Problem details: Look through the material below, count the lines containing the word "Magistratura", and state only the count.

=== Record excerpts ===

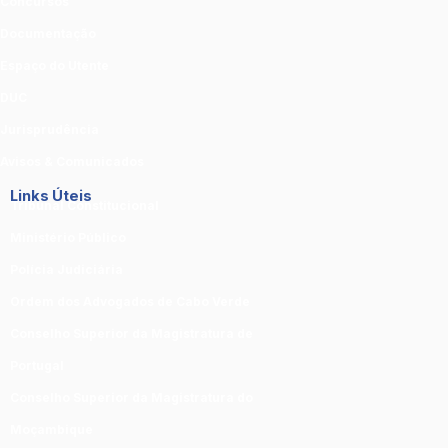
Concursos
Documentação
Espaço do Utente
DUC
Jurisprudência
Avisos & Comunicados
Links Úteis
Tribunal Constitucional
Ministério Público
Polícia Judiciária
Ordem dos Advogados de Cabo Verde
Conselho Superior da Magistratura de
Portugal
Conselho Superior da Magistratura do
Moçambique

===
=== Record excerpts ===

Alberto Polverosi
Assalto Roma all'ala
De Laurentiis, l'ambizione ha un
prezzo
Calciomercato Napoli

===

Exercise answer: 2